Friday, March 8, 2019

Snow White





Characters: Both “Snow White” and “Snow White & the Seven Dwarfs” feature a pretty young girl named Snow White as the main and titular character, an evil stepmother queen, a huntsman, seven dwarves and a prince. “The Young Slave” still features a pretty young girl as the main and titular character, but this time her name is Lisa. The story also includes her mother Lilla, some fairies, and her aunt and uncle the Baron and Baroness. “Snow, Glass, Apples” features a queen as its protagonist, but also includes a king, a princess (Snow White, though she is never named), some dwarves, and a prince; although a monk, the King of the Fair and his page, a handmaiden, and merchants and the forest folk are also mentioned. “Sonne” has the smallest cast of all—the only people in the song are the seven dwarves and Snow White, and this time, the seven dwarves are the main characters, instead of Snow White.
While the Brothers Grimm’s “Snow White” is closest to the most well-known version of the tale, Disney’s “Snow White and the Seven Dwarfs”, “Snow, Glass, Apples” is perhaps the version of the tale that “Sonne” comes closest to. This is simply because Snow White is no longer the protagonist, but instead the antagonist, unlike all the other versions we read.
Symbols: “Sonne” contains some of the same recognizable objects featured in “Snow White”: specifically, a bright red apple and a glass coffin. The music video also features one of the dwarfs brushing Snow White’s hair, although it is not a poison comb like in “Snow White”. However, the music video does not contain a magic mirror, the lung and liver of a boar, or a staylace.
Other differences: In “Sonne”, Snow White first enters the dwarves’ home while they’re eating dinner, unlike in “Snow White”, when she finds an empty cottage and eats some of the dwarves’ meal and falls asleep in one of their beds. There is no jealous queen who tries to kill Snow White; in “Sonne”, Snow White is the vain and violent one. She snatches a diamond from the dwarf who offers it to her, then punches him, and she spanks the dwarves. Also, Snow White does not die because the Queen poisons her, and she is not revived because the chunk of poison apple is dislodged from her throat; she dies accidentally by her own hand, and awakens when an apple falls from the tree above her coffin, shattering the glass and bringing her back to life.
I'm honestly not sure which version I like most. "Snow, Glass, Apples" is interesting because it switches things up a bit (i.e. Snow White is the evil one), but it's a bit too disturbing for my tastes.
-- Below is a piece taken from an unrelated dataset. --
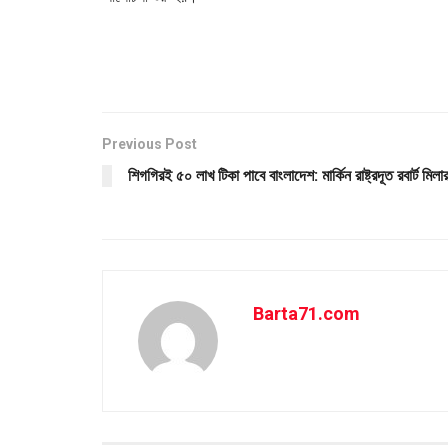
Previous Post
শিগগিরই ৫০ লাখ টিকা পাবে বাংলাদেশ: মার্কিন রাষ্ট্রদূত রবার্ট মিলা
Barta71.com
I find the prince especially creepy. I like "Snow White & the Seven Dwarfs" because it tells the same story as the Brothers Grimm, but in a more easy-to-read form; I also think the poem is well-written. But I think my favorite is "The Young Slave"; I find it interesting because it's so different than the story I'm used to (without the extra violence that comes from a vampire story); the characters have names and Lilla becomes pregnant by eating a rose leaf-- that's not something I've encountered before. The addition of fairies (along with the rose) kind of reminds me of Sleeping Beauty, although the fairies in Sleeping Beauty (the Disney version, at least) don't curse the child out of malice. I also like Lisa talking to the doll, although the fact that she threatens to kill it is a bit disturbing. Another unique thing about this version of the tale is that Lisa appears to be magic, because she tells the Baron he won't be able to cross a river if he doesn't buy her presents, and he forgets and then he can't cross the river. It's at least a little refreshing that Lisa is not saved by a prince who thinks she's pretty, but because the Baron hears her pitiful tale and realizes she isn't a slave, and kicks his wife out and improves her life. She still gets a husband in the end, but it happens differently than the other versions.

It's also interesting to note that both Snow White and the seven dwarves in "Snow White and the Seven Dwarfs" are very colorful; the whole movie is colorful. In "Sonne", however, the dwarves have a very dark and dreary appearance; Snow White and the apples are the only colorful points in the entire video.